Data records
———
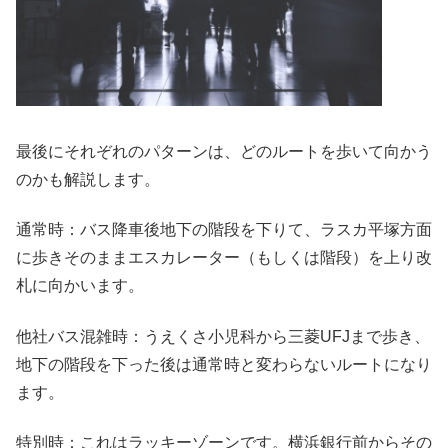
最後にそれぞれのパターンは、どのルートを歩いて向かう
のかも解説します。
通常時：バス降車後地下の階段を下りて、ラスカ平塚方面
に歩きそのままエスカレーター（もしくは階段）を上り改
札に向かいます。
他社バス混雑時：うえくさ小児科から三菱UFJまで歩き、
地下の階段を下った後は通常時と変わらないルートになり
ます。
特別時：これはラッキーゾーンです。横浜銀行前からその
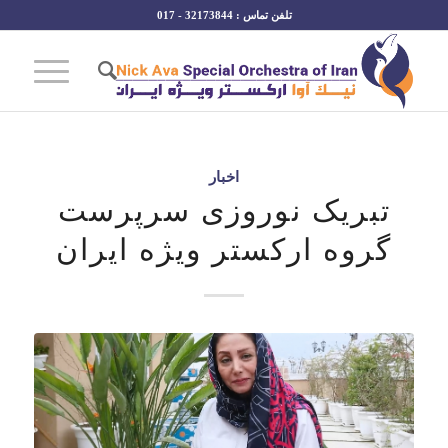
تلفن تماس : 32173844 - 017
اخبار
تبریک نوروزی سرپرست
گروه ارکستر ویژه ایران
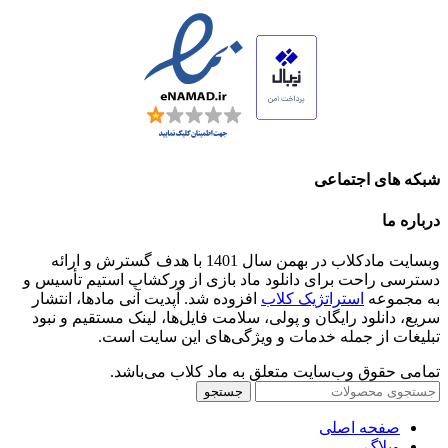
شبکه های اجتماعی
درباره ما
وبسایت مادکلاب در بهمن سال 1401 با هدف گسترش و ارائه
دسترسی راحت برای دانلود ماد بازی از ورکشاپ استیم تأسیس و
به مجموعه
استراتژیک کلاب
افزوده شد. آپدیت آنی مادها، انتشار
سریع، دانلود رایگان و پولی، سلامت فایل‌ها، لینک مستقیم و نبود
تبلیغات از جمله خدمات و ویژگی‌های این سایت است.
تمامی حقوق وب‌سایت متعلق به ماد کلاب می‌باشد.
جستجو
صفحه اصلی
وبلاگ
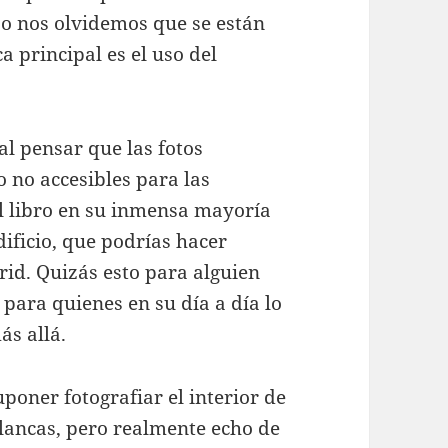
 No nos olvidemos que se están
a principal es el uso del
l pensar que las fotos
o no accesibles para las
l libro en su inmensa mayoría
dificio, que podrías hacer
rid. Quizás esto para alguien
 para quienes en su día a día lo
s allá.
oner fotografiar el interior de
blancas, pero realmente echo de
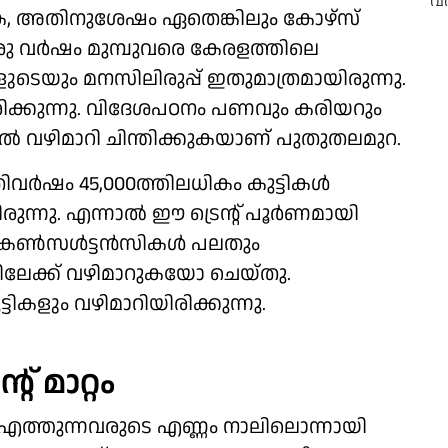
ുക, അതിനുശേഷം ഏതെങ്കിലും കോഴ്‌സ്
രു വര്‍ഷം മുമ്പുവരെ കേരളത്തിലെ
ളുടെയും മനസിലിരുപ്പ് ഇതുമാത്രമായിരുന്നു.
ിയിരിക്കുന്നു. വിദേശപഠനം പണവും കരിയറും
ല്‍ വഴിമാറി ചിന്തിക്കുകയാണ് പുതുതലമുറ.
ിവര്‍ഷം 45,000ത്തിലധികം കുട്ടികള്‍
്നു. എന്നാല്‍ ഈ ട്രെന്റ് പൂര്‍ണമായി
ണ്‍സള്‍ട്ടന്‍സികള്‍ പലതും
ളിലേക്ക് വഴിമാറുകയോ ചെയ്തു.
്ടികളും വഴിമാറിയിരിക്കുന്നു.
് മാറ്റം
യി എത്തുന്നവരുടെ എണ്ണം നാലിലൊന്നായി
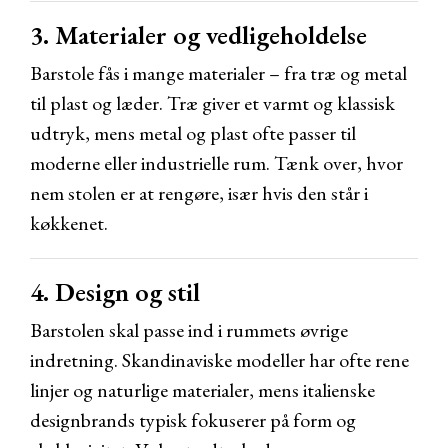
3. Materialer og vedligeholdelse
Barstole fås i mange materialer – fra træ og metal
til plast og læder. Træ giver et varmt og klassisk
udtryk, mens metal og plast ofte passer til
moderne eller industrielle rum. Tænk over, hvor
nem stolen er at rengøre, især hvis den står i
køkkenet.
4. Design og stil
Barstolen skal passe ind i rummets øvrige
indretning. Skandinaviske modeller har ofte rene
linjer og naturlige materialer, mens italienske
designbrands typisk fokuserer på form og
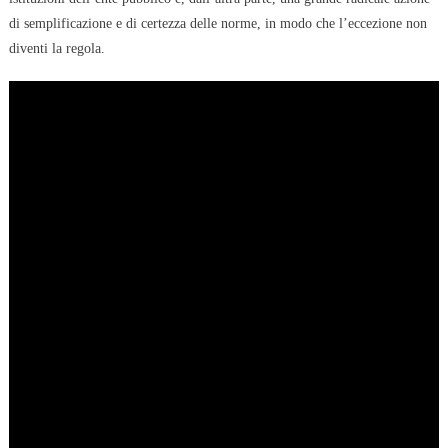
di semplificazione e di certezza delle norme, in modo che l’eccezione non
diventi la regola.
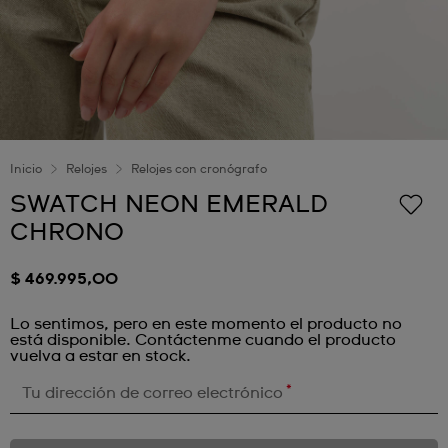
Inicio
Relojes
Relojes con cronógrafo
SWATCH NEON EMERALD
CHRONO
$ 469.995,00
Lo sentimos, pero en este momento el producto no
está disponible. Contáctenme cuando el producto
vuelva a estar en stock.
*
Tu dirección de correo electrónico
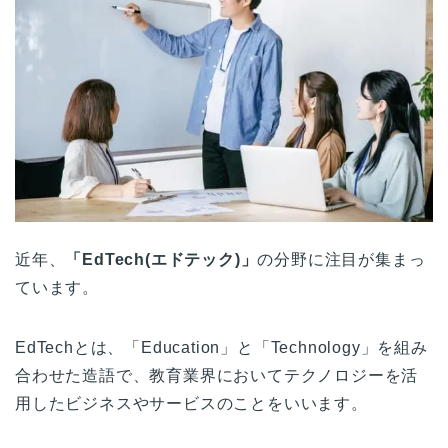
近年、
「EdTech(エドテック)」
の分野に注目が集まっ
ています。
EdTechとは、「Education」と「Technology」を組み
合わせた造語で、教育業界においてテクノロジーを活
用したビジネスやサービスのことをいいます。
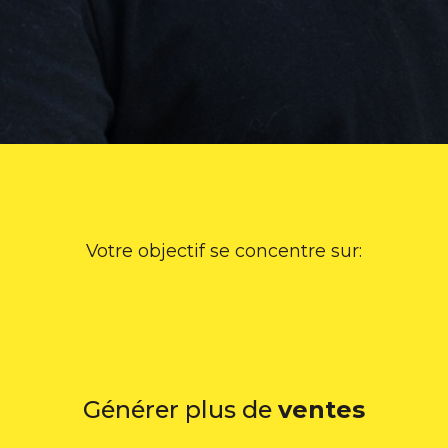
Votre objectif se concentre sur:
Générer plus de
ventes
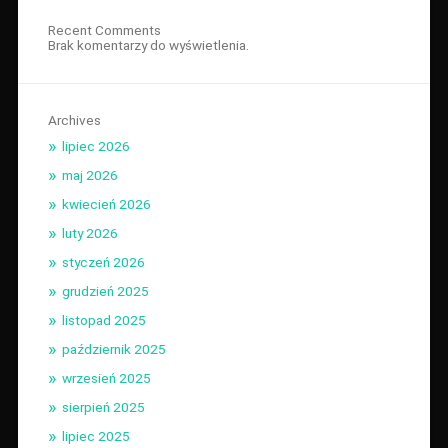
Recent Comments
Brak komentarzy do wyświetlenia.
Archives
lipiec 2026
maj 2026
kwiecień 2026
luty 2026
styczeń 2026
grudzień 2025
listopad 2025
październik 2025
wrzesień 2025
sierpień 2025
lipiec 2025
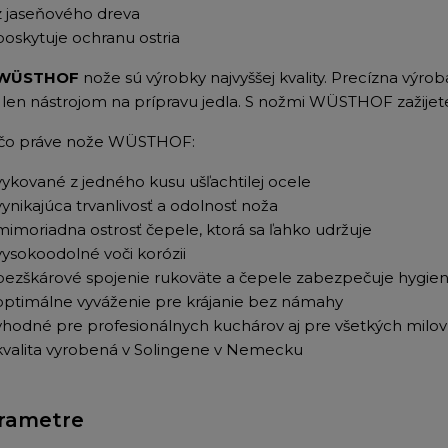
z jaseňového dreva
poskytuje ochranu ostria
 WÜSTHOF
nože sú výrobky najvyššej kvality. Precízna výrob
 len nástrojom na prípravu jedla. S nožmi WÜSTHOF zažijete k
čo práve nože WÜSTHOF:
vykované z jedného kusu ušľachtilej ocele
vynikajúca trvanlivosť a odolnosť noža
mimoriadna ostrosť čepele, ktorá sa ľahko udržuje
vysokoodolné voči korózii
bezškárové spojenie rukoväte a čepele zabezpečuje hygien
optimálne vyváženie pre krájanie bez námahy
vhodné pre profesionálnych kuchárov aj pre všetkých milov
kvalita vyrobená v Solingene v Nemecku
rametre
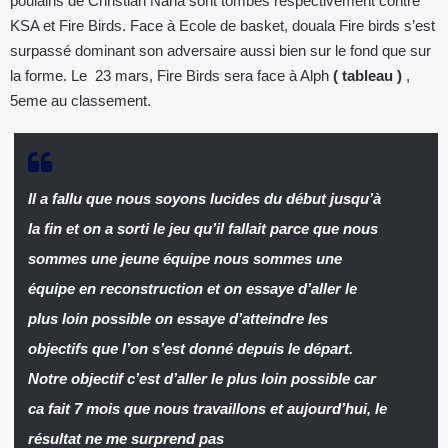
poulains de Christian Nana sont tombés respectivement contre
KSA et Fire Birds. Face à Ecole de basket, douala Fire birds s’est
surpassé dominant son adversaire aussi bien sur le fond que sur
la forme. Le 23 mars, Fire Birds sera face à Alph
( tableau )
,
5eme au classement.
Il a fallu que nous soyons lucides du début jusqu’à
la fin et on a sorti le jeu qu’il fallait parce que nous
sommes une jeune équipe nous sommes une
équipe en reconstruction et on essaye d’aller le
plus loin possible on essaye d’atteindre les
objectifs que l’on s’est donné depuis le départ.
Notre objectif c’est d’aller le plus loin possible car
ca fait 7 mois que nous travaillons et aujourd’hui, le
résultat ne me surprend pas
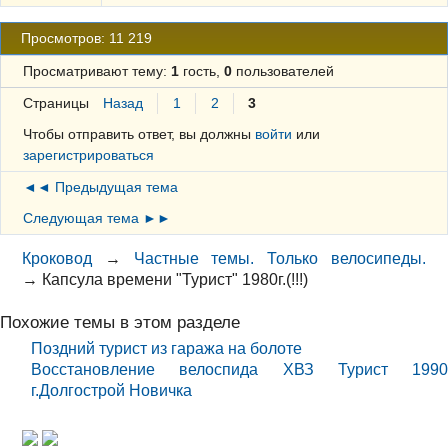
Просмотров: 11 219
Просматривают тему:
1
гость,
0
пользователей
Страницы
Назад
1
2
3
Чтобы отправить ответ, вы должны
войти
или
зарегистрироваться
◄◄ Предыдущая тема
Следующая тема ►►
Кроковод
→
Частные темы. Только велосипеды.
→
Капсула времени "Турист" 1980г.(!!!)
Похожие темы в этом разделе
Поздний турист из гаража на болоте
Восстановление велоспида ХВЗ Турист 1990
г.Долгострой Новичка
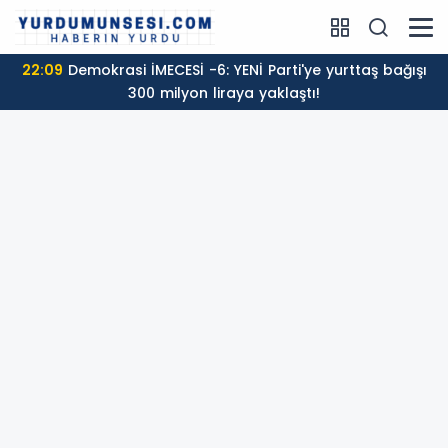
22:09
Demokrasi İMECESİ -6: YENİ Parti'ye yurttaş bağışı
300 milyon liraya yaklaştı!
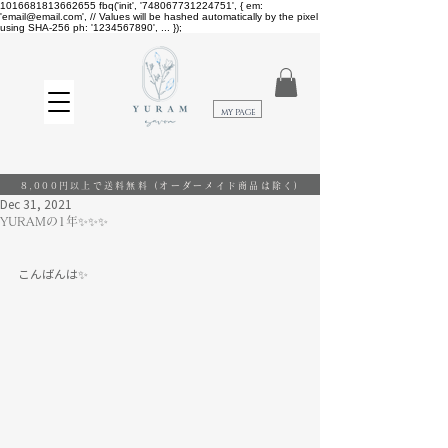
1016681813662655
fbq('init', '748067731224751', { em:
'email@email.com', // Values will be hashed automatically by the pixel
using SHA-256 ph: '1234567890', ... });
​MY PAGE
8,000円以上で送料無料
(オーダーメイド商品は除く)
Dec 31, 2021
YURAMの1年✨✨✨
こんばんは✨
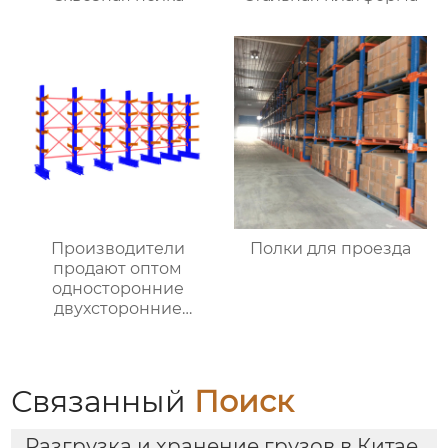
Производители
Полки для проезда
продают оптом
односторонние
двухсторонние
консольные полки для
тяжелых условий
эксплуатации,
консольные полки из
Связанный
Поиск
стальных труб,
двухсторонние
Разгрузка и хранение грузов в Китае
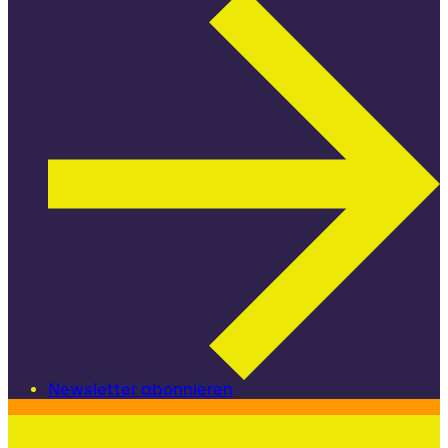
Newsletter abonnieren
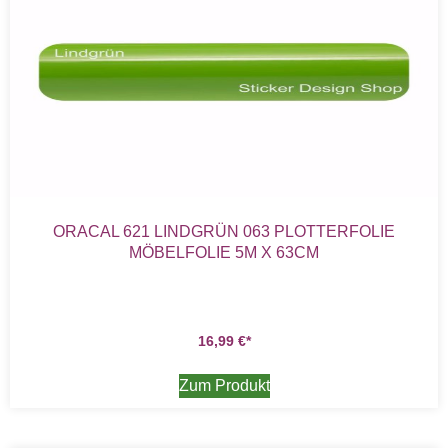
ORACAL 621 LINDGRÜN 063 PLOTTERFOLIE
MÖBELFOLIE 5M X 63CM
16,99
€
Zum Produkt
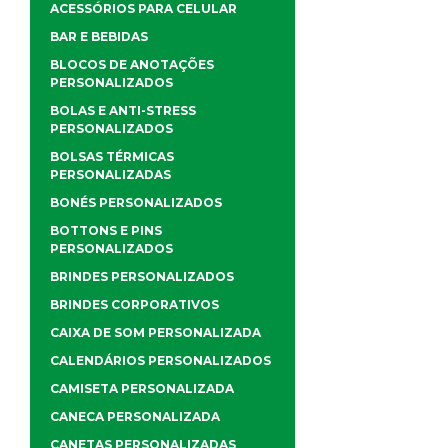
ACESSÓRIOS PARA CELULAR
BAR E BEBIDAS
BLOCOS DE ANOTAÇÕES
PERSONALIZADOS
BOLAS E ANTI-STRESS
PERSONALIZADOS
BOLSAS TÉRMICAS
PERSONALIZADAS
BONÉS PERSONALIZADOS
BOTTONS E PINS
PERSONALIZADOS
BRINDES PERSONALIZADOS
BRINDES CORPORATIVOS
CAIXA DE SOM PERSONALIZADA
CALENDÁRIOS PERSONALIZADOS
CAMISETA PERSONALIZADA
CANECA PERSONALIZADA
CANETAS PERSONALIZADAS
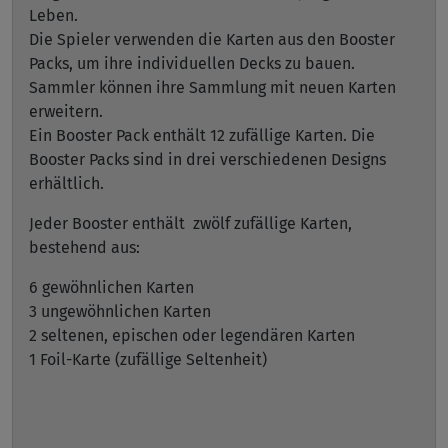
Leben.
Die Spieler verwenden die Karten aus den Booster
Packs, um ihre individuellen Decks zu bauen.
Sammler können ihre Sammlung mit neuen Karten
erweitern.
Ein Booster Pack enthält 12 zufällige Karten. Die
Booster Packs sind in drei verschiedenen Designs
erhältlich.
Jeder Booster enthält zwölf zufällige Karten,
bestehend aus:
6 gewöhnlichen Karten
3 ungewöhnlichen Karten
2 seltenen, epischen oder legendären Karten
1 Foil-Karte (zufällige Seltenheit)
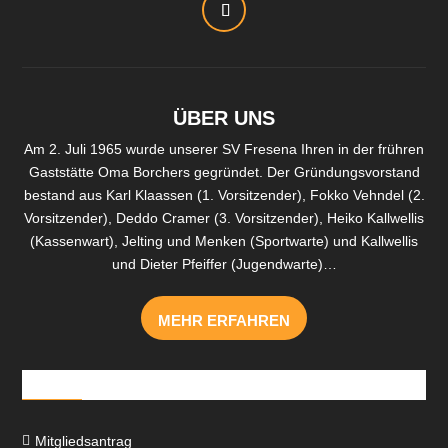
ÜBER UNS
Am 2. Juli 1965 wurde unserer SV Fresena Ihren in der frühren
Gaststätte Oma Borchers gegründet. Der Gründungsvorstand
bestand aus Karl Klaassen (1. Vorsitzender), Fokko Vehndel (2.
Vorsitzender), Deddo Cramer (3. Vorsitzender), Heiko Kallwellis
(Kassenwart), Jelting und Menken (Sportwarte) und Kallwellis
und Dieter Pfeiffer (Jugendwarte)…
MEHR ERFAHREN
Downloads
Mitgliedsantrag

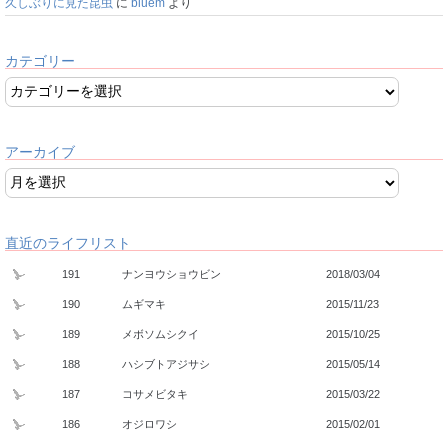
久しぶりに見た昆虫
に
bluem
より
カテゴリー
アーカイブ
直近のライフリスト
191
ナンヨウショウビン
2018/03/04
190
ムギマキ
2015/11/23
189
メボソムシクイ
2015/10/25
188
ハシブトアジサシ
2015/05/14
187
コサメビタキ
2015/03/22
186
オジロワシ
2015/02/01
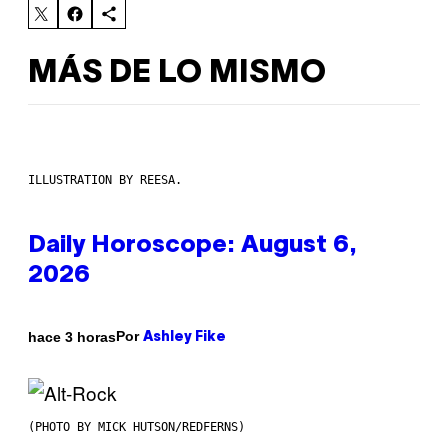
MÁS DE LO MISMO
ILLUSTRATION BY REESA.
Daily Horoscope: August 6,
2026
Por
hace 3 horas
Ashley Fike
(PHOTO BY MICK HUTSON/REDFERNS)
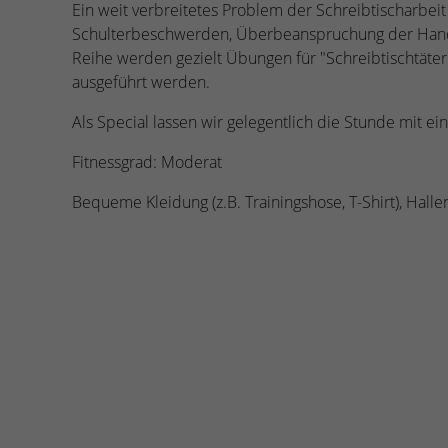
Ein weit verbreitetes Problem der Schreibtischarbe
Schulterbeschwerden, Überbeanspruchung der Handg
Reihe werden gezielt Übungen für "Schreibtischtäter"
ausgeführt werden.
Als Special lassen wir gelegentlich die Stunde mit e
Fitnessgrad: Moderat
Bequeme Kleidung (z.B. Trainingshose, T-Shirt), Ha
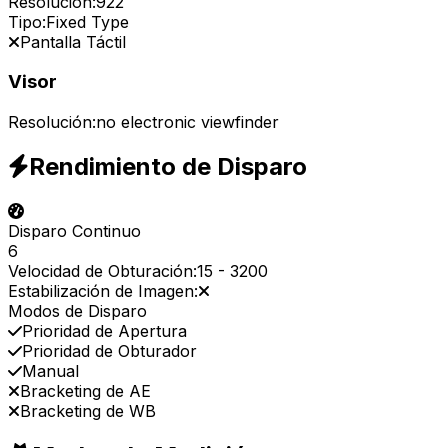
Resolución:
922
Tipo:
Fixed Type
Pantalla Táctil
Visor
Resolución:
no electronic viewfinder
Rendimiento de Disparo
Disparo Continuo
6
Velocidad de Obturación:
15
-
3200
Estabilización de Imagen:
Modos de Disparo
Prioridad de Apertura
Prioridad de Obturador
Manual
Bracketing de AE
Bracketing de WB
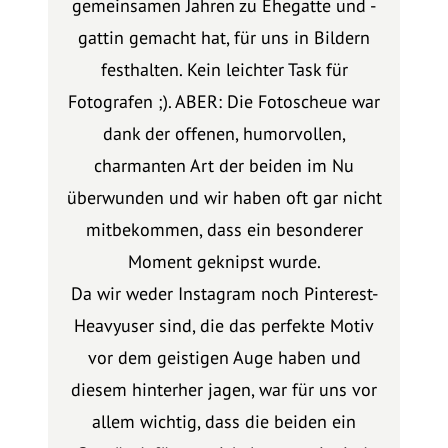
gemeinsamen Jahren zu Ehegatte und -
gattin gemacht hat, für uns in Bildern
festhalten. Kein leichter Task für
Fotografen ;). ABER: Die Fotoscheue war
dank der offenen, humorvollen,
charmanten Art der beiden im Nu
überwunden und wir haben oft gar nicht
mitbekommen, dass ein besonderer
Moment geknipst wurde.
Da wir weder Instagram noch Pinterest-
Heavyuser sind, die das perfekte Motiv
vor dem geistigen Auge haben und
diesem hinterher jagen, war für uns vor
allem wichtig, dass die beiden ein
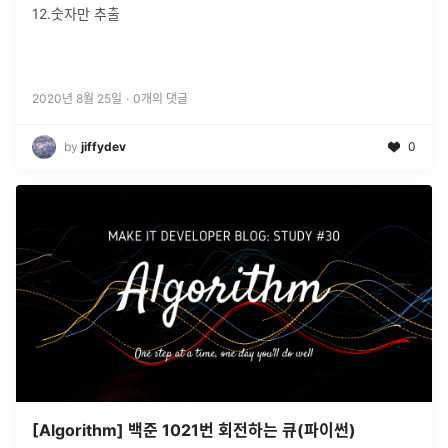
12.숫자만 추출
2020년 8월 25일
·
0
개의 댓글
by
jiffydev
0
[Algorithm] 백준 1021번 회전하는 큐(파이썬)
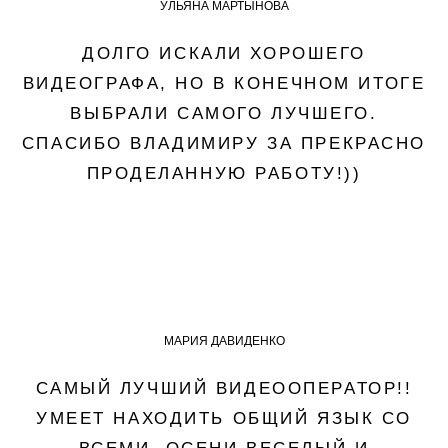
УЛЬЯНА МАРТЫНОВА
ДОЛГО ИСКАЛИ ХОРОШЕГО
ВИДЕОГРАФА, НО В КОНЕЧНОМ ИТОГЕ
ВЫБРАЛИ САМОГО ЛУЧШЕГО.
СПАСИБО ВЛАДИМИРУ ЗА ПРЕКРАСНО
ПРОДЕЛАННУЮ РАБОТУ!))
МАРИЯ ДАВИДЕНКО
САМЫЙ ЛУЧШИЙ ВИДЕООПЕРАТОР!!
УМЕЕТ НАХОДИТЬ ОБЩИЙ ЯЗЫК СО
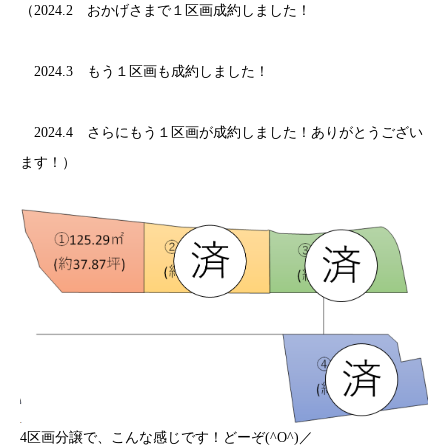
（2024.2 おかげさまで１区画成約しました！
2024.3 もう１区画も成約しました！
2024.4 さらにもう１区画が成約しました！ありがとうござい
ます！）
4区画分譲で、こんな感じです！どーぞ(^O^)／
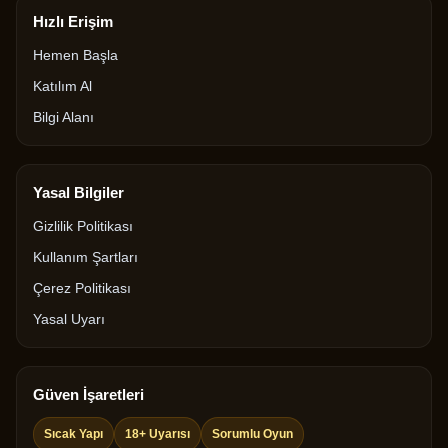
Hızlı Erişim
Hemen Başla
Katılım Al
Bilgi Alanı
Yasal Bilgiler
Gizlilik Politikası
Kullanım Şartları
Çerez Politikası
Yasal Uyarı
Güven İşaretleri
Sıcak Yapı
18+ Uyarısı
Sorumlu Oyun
———
Which of the lines above hold the string "PERSONALIZADAS"? Pick each of them out.

PERSONALIZADAS
CANETAS PERSONALIZADAS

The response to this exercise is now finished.